▶ **Requirement**: Where "Tmall" appears in a line of the entries below, that line should be copied.

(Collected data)
━━━━━━━━━━

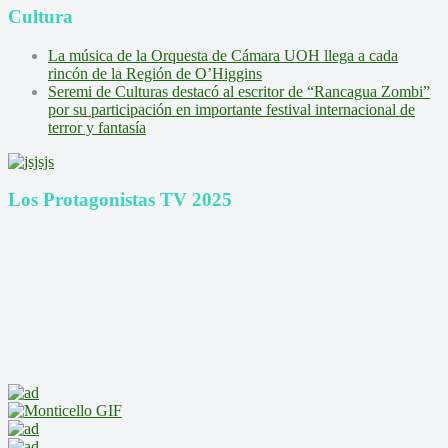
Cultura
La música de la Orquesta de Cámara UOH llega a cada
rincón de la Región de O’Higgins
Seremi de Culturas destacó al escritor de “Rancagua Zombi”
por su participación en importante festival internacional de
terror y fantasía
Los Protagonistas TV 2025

━━━━━━━━━━

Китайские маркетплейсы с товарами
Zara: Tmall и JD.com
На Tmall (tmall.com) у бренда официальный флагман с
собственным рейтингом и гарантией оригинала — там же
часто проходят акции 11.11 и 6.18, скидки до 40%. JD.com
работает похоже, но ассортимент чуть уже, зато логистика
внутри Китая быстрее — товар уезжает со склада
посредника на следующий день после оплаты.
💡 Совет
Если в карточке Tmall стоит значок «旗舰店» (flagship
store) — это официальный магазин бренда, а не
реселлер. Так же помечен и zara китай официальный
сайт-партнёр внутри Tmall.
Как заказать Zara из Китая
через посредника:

━━━━━━━━━━

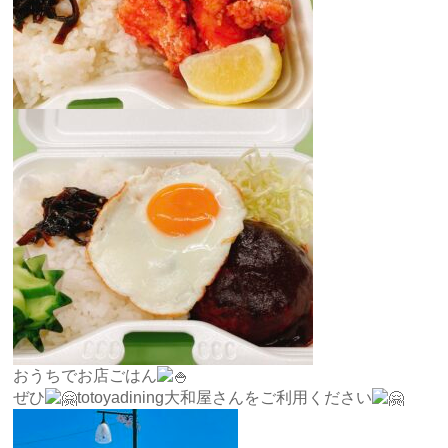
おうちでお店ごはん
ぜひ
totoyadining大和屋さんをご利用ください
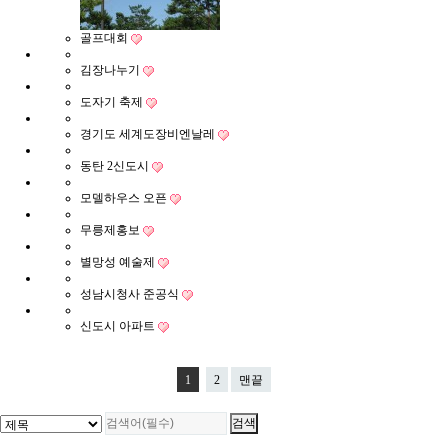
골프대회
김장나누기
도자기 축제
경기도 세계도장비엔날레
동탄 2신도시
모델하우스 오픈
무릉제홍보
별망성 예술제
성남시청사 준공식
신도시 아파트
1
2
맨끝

━━━━━━━━━━

▶ **Solution to this exercise**:
Zara: Tmall и JD.com
На Tmall (tmall.com) у бренда официальный флагман с
Если в карточке Tmall стоит значок «旗舰店» (flagship
сайт-партнёр внутри Tmall.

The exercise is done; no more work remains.